One of my first summer reads this year was Douglas C. Merrill and James A. Martin’s Getting Organized in the Google Era, a book on organization and productivity.

Getting Organized in the Google Era CoverThe book is devoted to two primary themes: Merrill’s insights on organization and information management (from his PhD and background in cognitive psychology, as well as his career as a Google and EMI Music executive), and descriptions of how he uses various digital tools (mainly free Google products) to stay organized.

An unstated core premise of the book is that search (e.g. in Gmail) can replace a lot of labor-intensive organizational strategies, such as meticulously filing everything message or document in folders. This is a fairly straightforward idea, and not one that I thought needed a whole book to explain it.

However, the book is full of other ideas that are smart and useful, such as keeping track of important documents by emailing yourself a PDF and describing it in the message with keywords that you can use later to easily find it.
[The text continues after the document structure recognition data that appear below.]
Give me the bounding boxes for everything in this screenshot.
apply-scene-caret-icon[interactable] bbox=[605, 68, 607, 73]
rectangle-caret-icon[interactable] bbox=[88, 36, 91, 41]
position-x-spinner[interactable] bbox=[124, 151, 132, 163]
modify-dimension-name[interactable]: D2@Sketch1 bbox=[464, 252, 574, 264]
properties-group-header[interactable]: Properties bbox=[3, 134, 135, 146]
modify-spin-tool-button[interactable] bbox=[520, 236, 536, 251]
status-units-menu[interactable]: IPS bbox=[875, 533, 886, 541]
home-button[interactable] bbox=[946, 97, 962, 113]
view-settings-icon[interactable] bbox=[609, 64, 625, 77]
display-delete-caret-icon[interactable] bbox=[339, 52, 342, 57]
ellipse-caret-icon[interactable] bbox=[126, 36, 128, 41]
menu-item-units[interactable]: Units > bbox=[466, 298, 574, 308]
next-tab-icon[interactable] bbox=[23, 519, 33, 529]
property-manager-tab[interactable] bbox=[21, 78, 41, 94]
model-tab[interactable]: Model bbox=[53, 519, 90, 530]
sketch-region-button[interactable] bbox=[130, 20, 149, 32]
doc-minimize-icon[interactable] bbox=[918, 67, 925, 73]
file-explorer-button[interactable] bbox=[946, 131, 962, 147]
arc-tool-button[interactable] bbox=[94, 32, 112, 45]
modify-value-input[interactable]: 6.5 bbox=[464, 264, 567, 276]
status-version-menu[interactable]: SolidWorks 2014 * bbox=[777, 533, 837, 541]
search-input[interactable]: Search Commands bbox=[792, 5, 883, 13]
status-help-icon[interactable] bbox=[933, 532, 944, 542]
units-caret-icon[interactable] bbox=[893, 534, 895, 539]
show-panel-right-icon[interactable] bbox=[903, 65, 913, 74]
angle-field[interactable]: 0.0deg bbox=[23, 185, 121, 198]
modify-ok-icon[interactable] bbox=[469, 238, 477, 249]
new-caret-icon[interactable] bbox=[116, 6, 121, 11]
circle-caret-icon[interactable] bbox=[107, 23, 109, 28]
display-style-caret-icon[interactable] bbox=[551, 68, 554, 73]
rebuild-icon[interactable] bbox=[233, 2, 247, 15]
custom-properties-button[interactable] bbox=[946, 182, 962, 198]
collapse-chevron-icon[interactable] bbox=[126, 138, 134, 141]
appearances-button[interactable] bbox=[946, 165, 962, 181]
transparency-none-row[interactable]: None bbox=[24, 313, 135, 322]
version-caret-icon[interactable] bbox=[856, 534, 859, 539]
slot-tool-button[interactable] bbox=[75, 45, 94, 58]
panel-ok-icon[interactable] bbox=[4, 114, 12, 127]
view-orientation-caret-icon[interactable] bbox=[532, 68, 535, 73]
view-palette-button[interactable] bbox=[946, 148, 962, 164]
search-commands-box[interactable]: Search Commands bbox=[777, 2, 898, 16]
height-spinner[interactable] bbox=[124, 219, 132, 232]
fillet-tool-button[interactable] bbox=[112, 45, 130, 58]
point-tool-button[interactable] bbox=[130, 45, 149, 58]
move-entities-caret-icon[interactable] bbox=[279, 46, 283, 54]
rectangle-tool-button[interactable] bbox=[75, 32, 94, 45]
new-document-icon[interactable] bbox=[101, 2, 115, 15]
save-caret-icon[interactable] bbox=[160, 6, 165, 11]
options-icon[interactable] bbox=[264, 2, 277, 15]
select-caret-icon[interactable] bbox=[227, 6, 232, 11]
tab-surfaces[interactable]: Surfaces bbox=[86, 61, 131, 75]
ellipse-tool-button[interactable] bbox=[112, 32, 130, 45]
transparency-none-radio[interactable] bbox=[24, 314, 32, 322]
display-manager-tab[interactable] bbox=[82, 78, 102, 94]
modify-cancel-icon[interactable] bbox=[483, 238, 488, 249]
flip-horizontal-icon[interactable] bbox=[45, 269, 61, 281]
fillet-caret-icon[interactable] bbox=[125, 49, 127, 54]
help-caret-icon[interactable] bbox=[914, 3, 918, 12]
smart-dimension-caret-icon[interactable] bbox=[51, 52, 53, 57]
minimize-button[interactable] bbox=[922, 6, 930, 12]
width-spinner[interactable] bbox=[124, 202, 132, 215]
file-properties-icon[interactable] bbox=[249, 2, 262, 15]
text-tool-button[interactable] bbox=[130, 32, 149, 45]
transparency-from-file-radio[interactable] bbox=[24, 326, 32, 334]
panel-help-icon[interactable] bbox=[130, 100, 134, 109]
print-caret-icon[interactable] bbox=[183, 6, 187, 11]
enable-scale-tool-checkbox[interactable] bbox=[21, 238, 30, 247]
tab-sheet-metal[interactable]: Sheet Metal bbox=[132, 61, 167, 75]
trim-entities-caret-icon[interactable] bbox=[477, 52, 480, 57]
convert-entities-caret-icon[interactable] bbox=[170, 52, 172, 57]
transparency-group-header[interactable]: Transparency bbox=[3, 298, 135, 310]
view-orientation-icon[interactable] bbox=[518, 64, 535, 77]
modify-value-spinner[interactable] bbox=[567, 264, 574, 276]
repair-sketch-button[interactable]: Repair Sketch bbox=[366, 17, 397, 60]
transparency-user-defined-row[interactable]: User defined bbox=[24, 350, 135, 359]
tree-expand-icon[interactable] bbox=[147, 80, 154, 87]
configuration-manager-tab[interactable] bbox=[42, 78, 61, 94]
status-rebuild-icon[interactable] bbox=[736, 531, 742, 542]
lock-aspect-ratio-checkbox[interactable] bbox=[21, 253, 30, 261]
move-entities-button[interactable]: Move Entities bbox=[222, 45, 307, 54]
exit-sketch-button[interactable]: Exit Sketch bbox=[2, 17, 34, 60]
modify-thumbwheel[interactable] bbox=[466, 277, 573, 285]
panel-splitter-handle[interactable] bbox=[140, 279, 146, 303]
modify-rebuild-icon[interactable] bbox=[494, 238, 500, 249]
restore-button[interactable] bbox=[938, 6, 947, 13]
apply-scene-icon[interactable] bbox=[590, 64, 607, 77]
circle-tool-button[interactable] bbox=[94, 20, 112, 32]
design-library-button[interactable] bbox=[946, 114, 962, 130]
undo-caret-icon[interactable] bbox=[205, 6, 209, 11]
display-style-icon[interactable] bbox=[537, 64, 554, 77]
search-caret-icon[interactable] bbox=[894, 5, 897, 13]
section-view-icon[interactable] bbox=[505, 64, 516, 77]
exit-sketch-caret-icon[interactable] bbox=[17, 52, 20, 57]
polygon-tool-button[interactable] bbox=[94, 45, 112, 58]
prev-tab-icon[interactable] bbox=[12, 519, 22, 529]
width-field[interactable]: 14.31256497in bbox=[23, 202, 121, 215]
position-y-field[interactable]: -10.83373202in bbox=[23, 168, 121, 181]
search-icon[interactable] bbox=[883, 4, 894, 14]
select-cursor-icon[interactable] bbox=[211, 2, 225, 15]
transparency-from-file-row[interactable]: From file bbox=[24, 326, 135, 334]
He also suggests stating in the email where the hardcopy original is filed, which is particularly useful for legal documents.

If you haven’t read David Allen’s Getting Things Done, you should do so before reading Getting Organized in the Google Era. But Merrill and Martin’s book is a fun read and a great tour of the mind of a highly productive and creative leader.

Getting Organized in the Google Era is available in hardcover and Kindle e-book editions.

See also: Get Organized! Time Management for School Leaders, which I reviewed recently.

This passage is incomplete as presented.